--- EXERCISE MATERIALS Enclosed Below ---
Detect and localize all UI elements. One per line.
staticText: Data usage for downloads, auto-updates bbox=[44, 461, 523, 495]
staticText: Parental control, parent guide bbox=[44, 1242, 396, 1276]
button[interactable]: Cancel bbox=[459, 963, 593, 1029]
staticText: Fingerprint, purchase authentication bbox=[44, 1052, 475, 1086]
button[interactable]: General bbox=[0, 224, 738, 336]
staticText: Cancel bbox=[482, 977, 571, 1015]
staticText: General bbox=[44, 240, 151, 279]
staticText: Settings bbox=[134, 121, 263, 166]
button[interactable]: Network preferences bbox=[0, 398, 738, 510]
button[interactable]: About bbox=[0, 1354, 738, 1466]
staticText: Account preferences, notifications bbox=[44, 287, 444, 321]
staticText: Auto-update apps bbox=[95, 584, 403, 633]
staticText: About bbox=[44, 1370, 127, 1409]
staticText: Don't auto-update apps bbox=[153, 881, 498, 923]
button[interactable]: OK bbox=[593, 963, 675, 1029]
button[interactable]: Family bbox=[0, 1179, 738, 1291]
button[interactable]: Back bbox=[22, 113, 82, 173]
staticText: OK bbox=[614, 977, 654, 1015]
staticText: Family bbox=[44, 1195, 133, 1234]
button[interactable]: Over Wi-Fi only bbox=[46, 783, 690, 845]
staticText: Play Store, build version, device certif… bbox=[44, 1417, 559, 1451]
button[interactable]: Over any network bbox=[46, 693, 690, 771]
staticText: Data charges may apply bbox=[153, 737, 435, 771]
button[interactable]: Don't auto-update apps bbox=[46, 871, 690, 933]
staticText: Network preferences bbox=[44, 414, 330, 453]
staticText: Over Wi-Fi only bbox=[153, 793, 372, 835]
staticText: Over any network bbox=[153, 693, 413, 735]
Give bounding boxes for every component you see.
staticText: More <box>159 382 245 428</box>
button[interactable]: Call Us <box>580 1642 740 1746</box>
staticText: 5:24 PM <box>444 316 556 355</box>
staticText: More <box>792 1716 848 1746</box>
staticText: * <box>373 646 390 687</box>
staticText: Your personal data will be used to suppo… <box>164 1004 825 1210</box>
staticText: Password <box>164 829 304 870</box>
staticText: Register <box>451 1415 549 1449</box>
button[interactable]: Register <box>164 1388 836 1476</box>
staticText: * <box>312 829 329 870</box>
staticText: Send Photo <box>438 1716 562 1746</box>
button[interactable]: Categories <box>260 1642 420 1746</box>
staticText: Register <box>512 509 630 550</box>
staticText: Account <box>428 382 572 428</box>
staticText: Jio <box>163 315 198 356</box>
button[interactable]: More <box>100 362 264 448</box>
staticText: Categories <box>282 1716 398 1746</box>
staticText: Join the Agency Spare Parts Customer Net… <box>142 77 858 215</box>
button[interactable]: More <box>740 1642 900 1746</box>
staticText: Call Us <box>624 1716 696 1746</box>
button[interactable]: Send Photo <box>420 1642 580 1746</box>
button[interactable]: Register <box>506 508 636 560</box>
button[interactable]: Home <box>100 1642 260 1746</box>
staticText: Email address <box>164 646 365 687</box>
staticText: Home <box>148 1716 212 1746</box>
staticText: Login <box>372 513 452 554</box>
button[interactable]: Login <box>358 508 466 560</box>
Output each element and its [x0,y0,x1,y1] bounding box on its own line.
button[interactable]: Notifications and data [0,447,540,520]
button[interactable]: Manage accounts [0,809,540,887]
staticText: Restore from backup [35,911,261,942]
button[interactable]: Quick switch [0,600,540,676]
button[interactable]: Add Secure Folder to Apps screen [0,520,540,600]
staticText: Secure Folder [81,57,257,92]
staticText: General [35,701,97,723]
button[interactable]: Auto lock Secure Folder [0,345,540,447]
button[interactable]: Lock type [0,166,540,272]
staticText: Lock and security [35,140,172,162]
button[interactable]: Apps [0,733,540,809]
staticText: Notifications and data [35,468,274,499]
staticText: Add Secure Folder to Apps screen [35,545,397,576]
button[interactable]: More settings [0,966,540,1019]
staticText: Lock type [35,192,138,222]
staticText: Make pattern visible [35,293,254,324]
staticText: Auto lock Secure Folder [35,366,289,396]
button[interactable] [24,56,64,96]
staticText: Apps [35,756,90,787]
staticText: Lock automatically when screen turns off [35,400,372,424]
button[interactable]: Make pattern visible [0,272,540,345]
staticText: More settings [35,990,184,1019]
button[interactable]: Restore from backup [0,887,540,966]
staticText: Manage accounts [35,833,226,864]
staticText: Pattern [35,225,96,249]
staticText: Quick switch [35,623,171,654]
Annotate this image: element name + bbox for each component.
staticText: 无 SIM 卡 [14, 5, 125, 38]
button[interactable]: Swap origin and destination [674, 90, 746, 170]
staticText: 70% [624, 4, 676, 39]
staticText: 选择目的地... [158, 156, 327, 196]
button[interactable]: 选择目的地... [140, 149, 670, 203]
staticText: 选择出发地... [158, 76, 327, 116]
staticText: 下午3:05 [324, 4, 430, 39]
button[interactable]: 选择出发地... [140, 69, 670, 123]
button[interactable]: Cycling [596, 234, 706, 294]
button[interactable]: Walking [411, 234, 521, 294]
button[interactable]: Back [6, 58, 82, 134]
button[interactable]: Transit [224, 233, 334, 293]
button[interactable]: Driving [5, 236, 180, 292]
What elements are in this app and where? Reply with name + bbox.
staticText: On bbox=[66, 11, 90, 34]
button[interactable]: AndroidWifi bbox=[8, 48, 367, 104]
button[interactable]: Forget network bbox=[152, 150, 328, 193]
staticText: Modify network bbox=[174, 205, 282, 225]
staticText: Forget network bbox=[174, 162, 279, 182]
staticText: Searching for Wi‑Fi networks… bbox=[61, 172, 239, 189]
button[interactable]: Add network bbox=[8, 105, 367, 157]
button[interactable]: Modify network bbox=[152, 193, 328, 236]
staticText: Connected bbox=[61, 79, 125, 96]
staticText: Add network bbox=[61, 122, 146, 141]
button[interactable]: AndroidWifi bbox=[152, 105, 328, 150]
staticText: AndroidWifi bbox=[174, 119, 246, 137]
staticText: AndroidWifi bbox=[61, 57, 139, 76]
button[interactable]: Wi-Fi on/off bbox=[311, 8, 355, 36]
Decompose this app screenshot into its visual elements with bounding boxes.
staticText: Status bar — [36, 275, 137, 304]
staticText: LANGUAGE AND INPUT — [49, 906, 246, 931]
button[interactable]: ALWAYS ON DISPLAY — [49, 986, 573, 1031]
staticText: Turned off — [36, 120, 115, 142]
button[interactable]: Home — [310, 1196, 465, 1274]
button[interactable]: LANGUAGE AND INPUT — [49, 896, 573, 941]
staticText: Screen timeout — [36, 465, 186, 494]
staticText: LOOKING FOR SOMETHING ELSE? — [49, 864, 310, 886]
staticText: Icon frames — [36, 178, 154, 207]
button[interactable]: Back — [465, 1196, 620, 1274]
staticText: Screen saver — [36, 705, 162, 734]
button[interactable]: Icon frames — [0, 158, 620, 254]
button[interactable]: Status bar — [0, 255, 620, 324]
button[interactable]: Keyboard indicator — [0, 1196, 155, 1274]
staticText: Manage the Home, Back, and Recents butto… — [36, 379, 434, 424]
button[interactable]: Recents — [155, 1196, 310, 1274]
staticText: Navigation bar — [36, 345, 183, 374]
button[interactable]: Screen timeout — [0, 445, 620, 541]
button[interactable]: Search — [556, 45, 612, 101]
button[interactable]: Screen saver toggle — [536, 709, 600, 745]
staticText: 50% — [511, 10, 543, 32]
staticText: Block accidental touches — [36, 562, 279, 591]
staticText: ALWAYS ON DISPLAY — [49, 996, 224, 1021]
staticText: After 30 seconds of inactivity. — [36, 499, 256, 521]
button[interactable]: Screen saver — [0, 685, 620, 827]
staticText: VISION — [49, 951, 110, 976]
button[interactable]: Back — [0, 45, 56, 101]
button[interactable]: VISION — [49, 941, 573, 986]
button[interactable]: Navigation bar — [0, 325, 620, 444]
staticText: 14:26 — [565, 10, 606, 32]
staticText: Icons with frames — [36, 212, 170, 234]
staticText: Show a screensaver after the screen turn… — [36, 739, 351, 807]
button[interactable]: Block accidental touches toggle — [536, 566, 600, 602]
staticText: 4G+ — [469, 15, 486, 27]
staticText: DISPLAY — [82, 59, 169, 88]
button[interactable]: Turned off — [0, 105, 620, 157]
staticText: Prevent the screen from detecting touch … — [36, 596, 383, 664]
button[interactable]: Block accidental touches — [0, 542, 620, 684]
--- End of Enclosed EXERCISE MATERIALS ---
• **WHAT THE EXERCISE ASKS**:
Every line that contains the string "only" should be copied from the entries.

• **WRITTEN ANSWER**:
button[interactable]: Over Wi-Fi only bbox=[46, 783, 690, 845]
staticText: Over Wi-Fi only bbox=[153, 793, 372, 835]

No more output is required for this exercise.